Once the pictures are set aside, copy the records below exactly as they stand.

··········

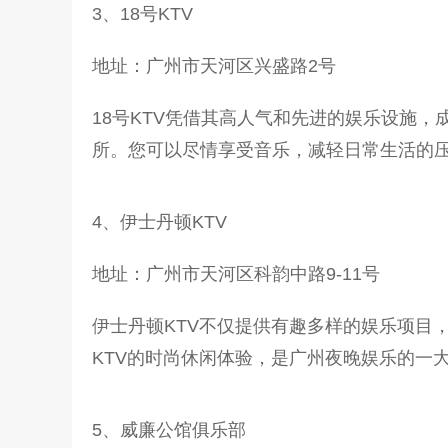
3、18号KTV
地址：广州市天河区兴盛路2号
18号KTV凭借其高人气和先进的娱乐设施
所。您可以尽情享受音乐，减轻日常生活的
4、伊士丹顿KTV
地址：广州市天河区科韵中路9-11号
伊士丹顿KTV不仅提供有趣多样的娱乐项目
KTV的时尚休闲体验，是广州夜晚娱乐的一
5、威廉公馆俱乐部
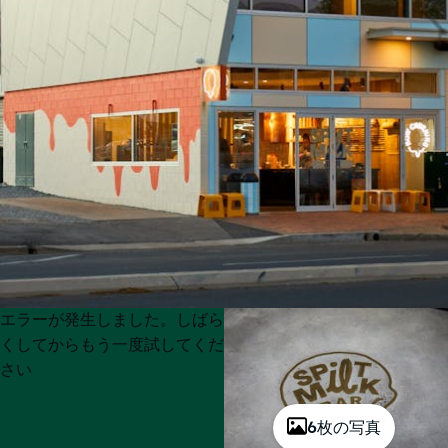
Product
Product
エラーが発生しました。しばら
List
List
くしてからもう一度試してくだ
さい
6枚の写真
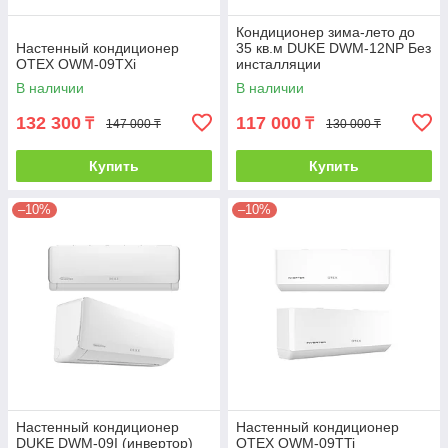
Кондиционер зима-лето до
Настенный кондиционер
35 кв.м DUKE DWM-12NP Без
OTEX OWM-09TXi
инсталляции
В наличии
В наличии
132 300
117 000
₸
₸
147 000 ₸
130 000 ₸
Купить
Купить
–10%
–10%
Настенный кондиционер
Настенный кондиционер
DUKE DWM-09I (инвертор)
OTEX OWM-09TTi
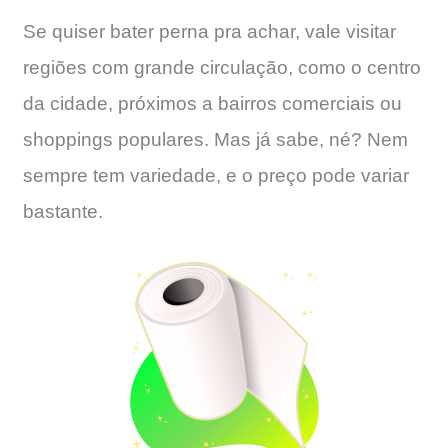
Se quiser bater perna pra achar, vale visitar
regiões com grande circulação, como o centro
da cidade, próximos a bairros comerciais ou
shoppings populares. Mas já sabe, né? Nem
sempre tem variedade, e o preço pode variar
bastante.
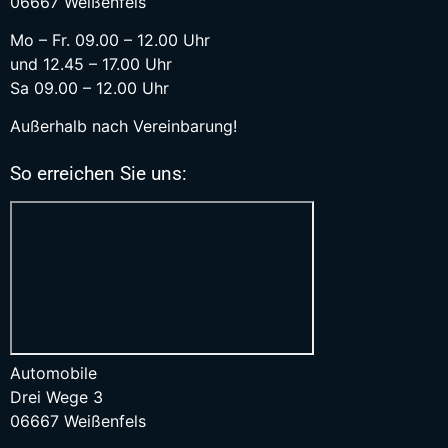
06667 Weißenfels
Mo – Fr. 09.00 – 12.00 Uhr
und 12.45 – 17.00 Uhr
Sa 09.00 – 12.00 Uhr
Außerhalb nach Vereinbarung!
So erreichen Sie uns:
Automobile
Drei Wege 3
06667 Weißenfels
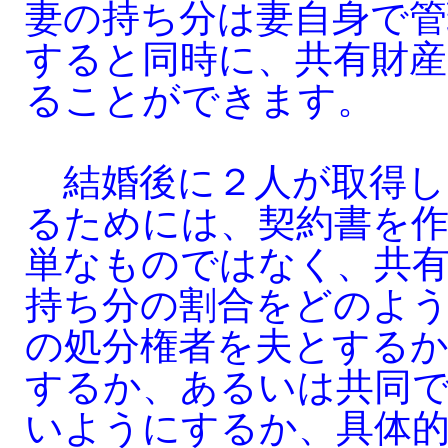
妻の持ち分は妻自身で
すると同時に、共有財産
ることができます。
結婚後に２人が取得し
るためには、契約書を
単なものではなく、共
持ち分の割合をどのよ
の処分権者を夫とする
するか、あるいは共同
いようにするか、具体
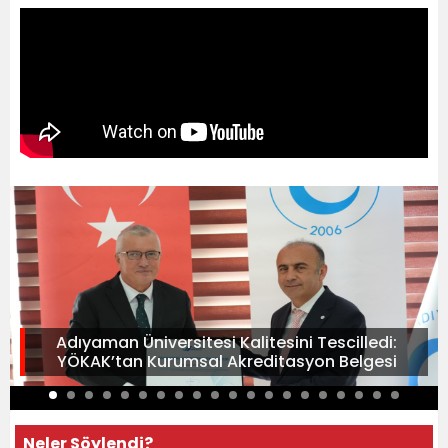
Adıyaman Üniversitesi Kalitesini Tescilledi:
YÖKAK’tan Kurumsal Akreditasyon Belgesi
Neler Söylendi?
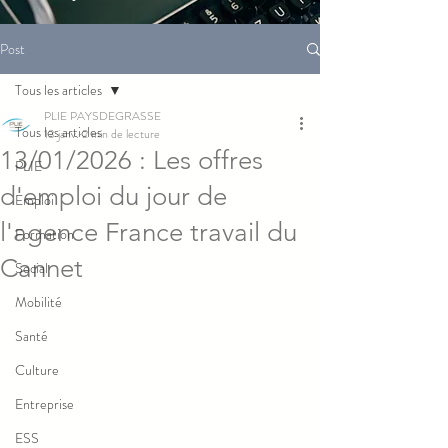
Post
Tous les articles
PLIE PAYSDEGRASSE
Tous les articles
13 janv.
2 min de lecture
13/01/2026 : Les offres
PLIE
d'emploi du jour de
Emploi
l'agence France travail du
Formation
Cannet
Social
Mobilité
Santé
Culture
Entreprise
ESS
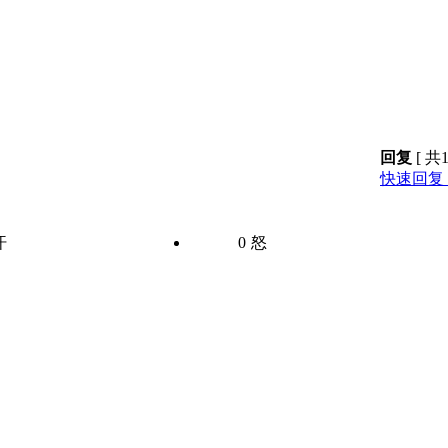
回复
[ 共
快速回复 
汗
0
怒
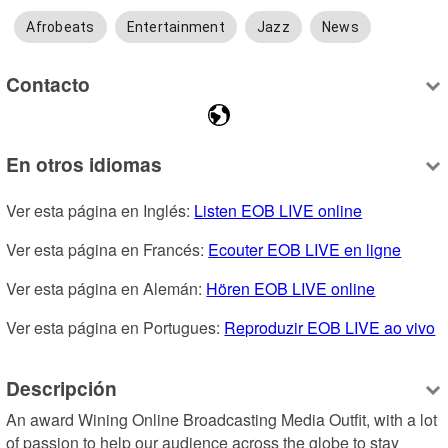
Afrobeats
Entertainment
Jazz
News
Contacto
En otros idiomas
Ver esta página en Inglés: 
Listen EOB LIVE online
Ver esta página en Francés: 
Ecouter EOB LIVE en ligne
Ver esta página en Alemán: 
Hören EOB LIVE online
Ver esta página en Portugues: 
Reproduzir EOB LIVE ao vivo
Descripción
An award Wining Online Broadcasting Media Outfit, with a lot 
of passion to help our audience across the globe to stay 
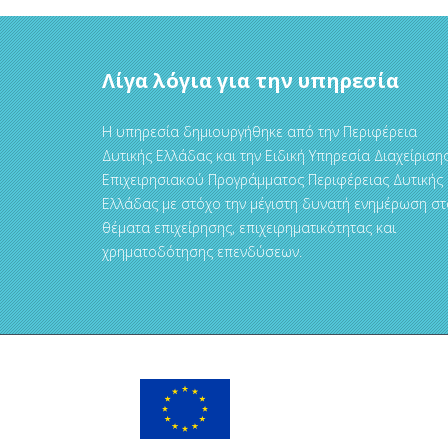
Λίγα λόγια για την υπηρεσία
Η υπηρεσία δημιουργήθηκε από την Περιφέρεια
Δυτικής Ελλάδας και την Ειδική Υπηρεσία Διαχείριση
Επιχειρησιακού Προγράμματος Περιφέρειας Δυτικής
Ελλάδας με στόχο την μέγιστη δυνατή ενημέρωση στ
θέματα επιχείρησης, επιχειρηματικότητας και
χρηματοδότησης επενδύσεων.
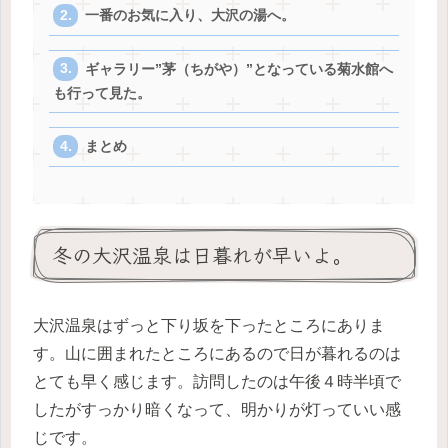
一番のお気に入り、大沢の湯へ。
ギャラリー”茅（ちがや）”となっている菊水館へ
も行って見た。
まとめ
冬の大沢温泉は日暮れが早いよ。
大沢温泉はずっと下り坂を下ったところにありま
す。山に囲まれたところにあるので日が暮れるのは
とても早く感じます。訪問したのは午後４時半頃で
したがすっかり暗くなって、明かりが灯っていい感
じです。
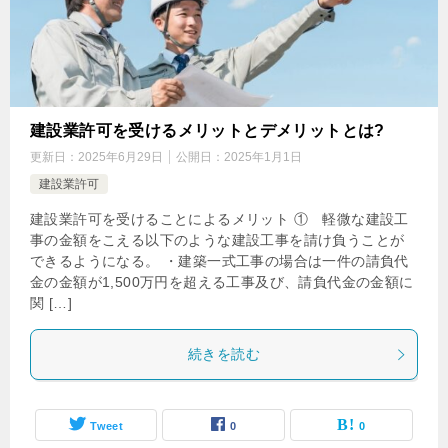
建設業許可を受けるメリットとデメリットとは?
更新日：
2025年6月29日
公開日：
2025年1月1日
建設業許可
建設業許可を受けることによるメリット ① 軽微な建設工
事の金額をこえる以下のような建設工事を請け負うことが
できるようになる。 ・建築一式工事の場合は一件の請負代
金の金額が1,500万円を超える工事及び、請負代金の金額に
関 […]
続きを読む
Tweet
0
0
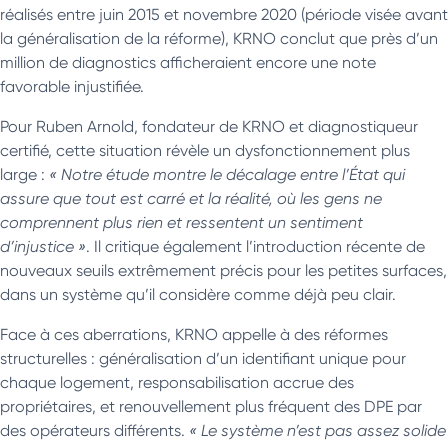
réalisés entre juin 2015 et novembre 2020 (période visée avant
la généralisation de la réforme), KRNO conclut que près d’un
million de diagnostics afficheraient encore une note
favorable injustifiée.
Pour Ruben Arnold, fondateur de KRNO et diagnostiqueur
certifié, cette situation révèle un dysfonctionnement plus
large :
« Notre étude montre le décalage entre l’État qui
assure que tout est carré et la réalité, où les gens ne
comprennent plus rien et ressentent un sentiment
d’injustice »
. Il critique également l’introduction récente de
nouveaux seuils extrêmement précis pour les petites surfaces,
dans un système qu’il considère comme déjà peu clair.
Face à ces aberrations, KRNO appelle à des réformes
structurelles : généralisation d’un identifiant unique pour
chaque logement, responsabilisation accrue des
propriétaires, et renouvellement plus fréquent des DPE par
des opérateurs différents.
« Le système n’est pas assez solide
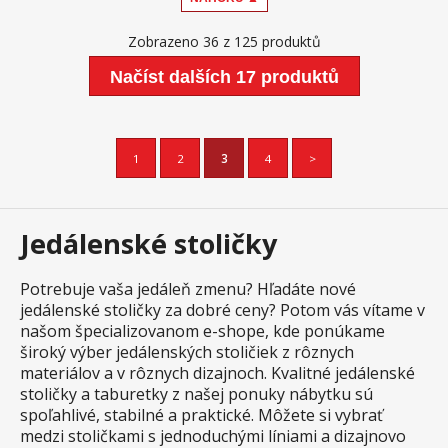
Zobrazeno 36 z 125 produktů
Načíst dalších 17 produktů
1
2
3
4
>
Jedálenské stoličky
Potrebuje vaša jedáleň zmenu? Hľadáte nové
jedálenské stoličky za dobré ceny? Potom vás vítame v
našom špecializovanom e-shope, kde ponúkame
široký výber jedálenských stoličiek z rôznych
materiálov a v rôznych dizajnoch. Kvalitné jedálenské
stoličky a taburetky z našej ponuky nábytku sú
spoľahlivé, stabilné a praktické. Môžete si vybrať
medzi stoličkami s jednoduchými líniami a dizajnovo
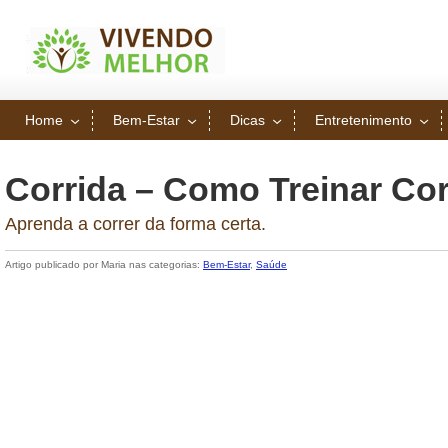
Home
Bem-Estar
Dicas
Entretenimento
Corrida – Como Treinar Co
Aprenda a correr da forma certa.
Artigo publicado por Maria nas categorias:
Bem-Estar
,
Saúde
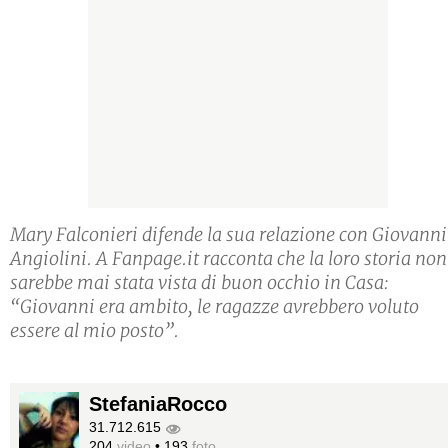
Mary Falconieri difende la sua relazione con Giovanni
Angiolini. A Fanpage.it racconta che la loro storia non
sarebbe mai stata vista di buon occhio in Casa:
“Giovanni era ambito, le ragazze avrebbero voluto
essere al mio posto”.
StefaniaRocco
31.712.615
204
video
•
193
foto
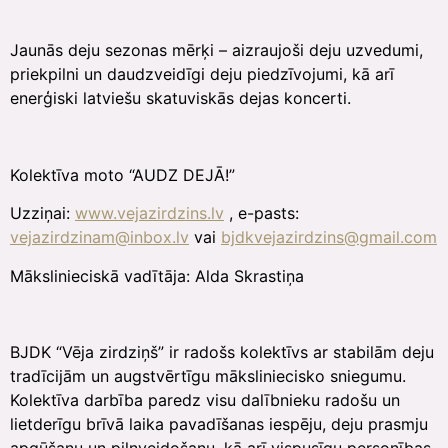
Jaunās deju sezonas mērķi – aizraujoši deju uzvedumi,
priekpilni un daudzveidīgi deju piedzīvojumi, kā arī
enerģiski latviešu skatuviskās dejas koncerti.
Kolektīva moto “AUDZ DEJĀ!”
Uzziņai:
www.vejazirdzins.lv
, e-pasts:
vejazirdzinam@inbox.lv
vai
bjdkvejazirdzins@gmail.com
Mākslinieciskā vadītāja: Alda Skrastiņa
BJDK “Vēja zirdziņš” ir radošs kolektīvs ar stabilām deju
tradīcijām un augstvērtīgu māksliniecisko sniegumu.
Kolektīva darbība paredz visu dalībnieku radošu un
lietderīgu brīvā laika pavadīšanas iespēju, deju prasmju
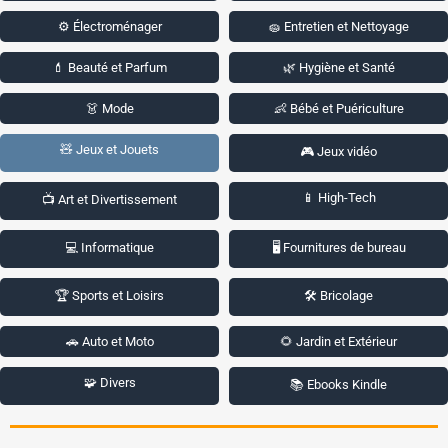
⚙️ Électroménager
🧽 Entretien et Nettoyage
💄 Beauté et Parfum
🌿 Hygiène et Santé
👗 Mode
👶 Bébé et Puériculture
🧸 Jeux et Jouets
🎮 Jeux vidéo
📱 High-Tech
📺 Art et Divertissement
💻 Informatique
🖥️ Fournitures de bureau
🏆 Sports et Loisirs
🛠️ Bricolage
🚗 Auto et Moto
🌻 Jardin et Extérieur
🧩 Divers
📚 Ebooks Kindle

··········

• _Reply to the exercise_:
3、18号KTV
地址：广州市天河区兴盛路2号
18号KTV凭借其高人气和先进的娱乐设施
所。您可以尽情享受音乐，减轻日常生活的
4、伊士丹顿KTV
地址：广州市天河区科韵中路9-11号
伊士丹顿KTV不仅提供有趣多样的娱乐项目
KTV的时尚休闲体验，是广州夜晚娱乐的一
5、威廉公馆俱乐部
Product
Product
エラーが発生しました。しばら
List
List
くしてからもう一度試してくだ
さい
6枚の写真
Кондиционер зима-лето до
Настенный кондиционер
35 кв.м DUKE DWM-12NP Без
OTEX OWM-09TXi
инсталляции
В наличии
В наличии
132 300
117 000
₸
₸
147 000 ₸
130 000 ₸
Купить
Купить
–10%
–10%
Настенный кондиционер
Настенный кондиционер
DUKE DWM-09I (инвертор)
OTEX OWM-09TTi
Se quiser bater perna pra achar, vale visitar
regiões com grande circulação, como o centro
da cidade, próximos a bairros comerciais ou
shoppings populares. Mas já sabe, né? Nem
sempre tem variedade, e o preço pode variar
bastante.
06667 Weißenfels
Mo – Fr. 09.00 – 12.00 Uhr
und 12.45 – 17.00 Uhr
Sa 09.00 – 12.00 Uhr
Außerhalb nach Vereinbarung!
So erreichen Sie uns:
Automobile
Drei Wege 3
06667 Weißenfels
妻の持ち分は妻自身で
すると同時に、共有財産
ることができます。
結婚後に２人が取得し
るためには、契約書を
単なものではなく、共
持ち分の割合をどのよ
の処分権者を夫とする
するか、あるいは共同
いようにするか、具体
Adıyaman Üniversitesi Kalitesini Tescilledi:
YÖKAK’tan Kurumsal Akreditasyon Belgesi
Neler Söylendi?
Post
Tous les articles
PLIE PAYSDEGRASSE
Tous les articles
13 janv.
2 min de lecture
13/01/2026 : Les offres
PLIE
d'emploi du jour de
Emploi
l'agence France travail du
Formation
Cannet
Social
Mobilité
Santé
Culture
Entreprise
ESS
回复
[ 共
快速回复 
汗
0
怒
Afrobeats
Entertainment
Jazz
News
Contacto
En otros idiomas
Ver esta página en Inglés: 
Listen EOB LIVE online
Ver esta página en Francés: 
Ecouter EOB LIVE en ligne
Ver esta página en Alemán: 
Hören EOB LIVE online
Ver esta página en Portugues: 
Reproduzir EOB LIVE ao vivo
Descripción
An award Wining Online Broadcasting Media Outfit, with a lot 
of passion to help our audience across the globe to stay 
Λίγα λόγια για την υπηρεσία
Η υπηρεσία δημιουργήθηκε από την Περιφέρεια
Δυτικής Ελλάδας και την Ειδική Υπηρεσία Διαχείριση
Επιχειρησιακού Προγράμματος Περιφέρειας Δυτικής
Ελλάδας με στόχο την μέγιστη δυνατή ενημέρωση στ
θέματα επιχείρησης, επιχειρηματικότητας και
χρηματοδότησης επενδύσεων.
一番のお気に入り、大沢の湯へ。
ギャラリー”茅（ちがや）”となっている菊水館へ
も行って見た。
まとめ
冬の大沢温泉は日暮れが早いよ。
大沢温泉はずっと下り坂を下ったところにありま
す。山に囲まれたところにあるので日が暮れるのは
とても早く感じます。訪問したのは午後４時半頃で
したがすっかり暗くなって、明かりが灯っていい感
じです。
建設業許可を受けるメリットとデメリットとは?
更新日：
2025年6月29日
公開日：
2025年1月1日
建設業許可
建設業許可を受けることによるメリット ① 軽微な建設工
事の金額をこえる以下のような建設工事を請け負うことが
できるようになる。 ・建築一式工事の場合は一件の請負代
金の金額が1,500万円を超える工事及び、請負代金の金額に
関 […]
続きを読む
Tweet
0
0
réalisés entre juin 2015 et novembre 2020 (période visée avant
la généralisation de la réforme), KRNO conclut que près d’un
million de diagnostics afficheraient encore une note
favorable injustifiée.
Pour Ruben Arnold, fondateur de KRNO et diagnostiqueur
certifié, cette situation révèle un dysfonctionnement plus
large :
« Notre étude montre le décalage entre l’État qui
assure que tout est carré et la réalité, où les gens ne
comprennent plus rien et ressentent un sentiment
d’injustice »
. Il critique également l’introduction récente de
nouveaux seuils extrêmement précis pour les petites surfaces,
dans un système qu’il considère comme déjà peu clair.
Face à ces aberrations, KRNO appelle à des réformes
structurelles : généralisation d’un identifiant unique pour
chaque logement, responsabilisation accrue des
propriétaires, et renouvellement plus fréquent des DPE par
des opérateurs différents.
« Le système n’est pas assez solide
Zobrazeno 36 z 125 produktů
Načíst dalších 17 produktů
1
2
3
4
>
Jedálenské stoličky
Potrebuje vaša jedáleň zmenu? Hľadáte nové
jedálenské stoličky za dobré ceny? Potom vás vítame v
našom špecializovanom e-shope, kde ponúkame
široký výber jedálenských stoličiek z rôznych
materiálov a v rôznych dizajnoch. Kvalitné jedálenské
stoličky a taburetky z našej ponuky nábytku sú
spoľahlivé, stabilné a praktické. Môžete si vybrať
medzi stoličkami s jednoduchými líniami a dizajnovo
Home
Bem-Estar
Dicas
Entretenimento
Corrida – Como Treinar Co
Aprenda a correr da forma certa.
Artigo publicado por Maria nas categorias:
Bem-Estar
,
Saúde
Mary Falconieri difende la sua relazione con Giovanni
Angiolini. A Fanpage.it racconta che la loro storia non
sarebbe mai stata vista di buon occhio in Casa:
“Giovanni era ambito, le ragazze avrebbero voluto
essere al mio posto”.
StefaniaRocco
31.712.615
204
video
•
193
foto
Jaunās deju sezonas mērķi – aizraujoši deju uzvedumi,
priekpilni un daudzveidīgi deju piedzīvojumi, kā arī
enerģiski latviešu skatuviskās dejas koncerti.
Kolektīva moto “AUDZ DEJĀ!”
Uzziņai:
www.vejazirdzins.lv
, e-pasts:
vejazirdzinam@inbox.lv
vai
bjdkvejazirdzins@gmail.com
Mākslinieciskā vadītāja: Alda Skrastiņa
BJDK “Vēja zirdziņš” ir radošs kolektīvs ar stabilām deju
tradīcijām un augstvērtīgu māksliniecisko sniegumu.
Kolektīva darbība paredz visu dalībnieku radošu un
lietderīgu brīvā laika pavadīšanas iespēju, deju prasmju
⚙️ Électroménager
🧽 Entretien et Nettoyage
💄 Beauté et Parfum
🌿 Hygiène et Santé
👗 Mode
👶 Bébé et Puériculture
🧸 Jeux et Jouets
🎮 Jeux vidéo
📱 High-Tech
📺 Art et Divertissement
💻 Informatique
🖥️ Fournitures de bureau
🏆 Sports et Loisirs
🛠️ Bricolage
🚗 Auto et Moto
🌻 Jardin et Extérieur
🧩 Divers
📚 Ebooks Kindle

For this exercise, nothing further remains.